Data records
********

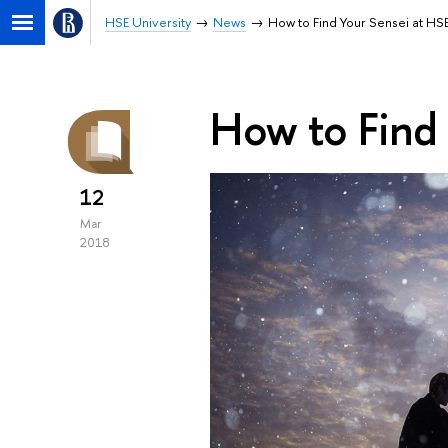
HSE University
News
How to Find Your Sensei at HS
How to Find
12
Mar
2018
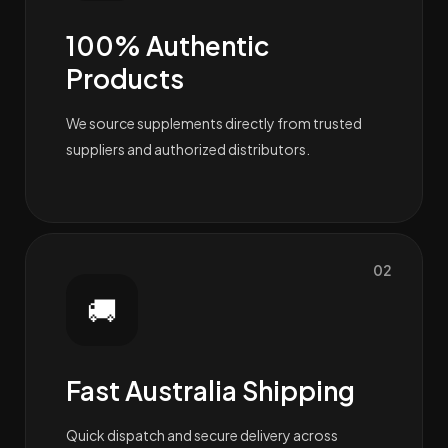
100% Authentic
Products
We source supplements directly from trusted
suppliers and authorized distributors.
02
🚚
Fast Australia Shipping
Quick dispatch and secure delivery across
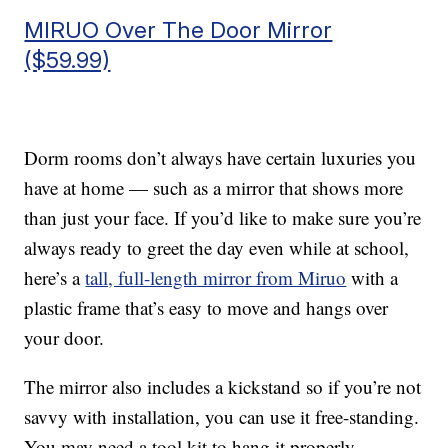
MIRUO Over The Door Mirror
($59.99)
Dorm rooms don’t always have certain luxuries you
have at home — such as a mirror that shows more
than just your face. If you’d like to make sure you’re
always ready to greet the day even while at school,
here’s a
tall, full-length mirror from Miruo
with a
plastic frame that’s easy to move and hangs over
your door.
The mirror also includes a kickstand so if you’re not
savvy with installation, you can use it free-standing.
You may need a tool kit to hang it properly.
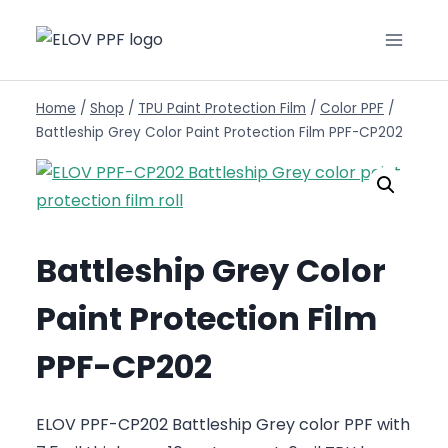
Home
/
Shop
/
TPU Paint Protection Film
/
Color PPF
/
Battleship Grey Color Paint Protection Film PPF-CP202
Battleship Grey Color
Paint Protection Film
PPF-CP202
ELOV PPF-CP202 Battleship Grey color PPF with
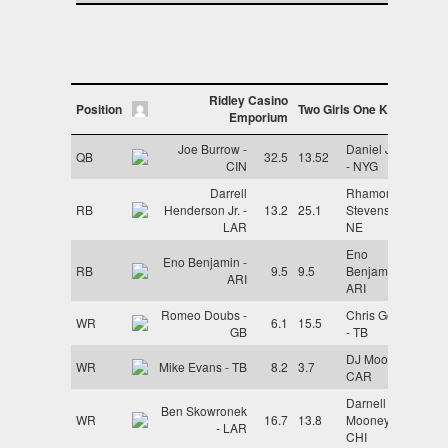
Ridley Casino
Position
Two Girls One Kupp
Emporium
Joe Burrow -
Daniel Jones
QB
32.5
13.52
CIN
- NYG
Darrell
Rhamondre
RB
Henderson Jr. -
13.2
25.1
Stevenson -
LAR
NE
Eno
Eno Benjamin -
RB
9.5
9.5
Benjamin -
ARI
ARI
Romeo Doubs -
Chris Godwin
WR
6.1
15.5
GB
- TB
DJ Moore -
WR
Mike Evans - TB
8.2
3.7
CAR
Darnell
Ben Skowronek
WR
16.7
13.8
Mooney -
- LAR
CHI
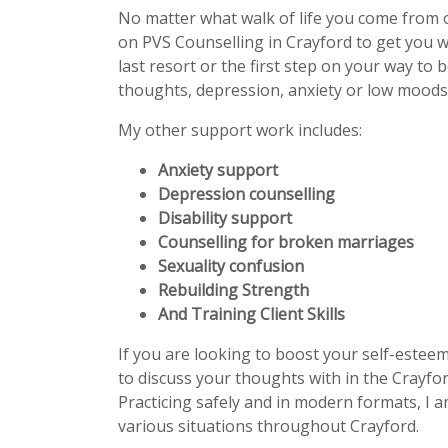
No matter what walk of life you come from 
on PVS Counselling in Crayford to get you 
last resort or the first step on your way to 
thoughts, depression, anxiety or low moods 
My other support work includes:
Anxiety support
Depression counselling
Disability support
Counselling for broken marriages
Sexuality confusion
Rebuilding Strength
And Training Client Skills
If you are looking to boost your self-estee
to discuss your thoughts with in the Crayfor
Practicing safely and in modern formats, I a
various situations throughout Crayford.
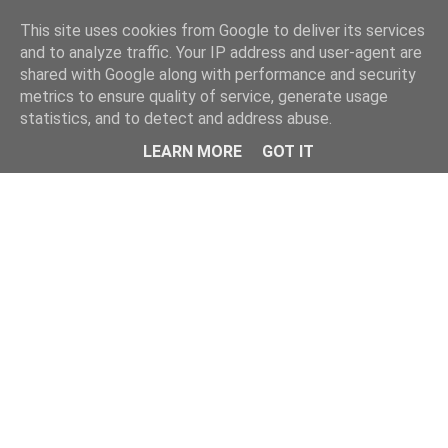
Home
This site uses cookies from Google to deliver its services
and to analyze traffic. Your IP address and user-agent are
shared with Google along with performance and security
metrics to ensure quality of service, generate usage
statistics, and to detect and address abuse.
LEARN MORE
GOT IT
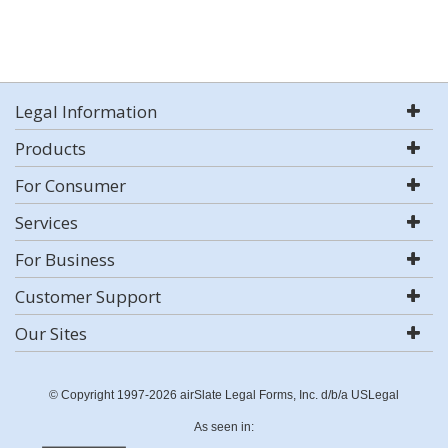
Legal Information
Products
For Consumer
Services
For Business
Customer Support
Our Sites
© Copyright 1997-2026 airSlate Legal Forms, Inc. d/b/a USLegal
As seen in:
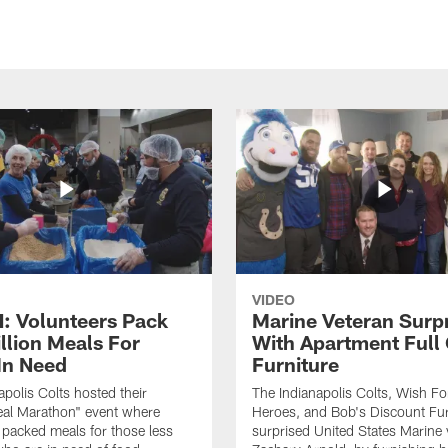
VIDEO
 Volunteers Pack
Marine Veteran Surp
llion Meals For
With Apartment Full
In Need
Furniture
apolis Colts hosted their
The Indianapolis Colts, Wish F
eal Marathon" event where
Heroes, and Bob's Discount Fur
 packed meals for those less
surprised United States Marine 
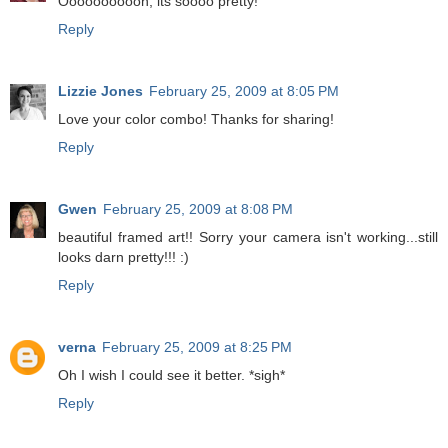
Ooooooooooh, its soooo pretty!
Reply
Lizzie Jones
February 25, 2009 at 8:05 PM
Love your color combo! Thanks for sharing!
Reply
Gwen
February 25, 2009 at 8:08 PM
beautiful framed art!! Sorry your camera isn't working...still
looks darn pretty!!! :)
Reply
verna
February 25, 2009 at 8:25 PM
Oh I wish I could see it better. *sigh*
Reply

********

Assignment
Your response should be the lines of the entries above that include the string "Marine".

Solution for this problem
Marine Veteran Surp
surprised United States Marine 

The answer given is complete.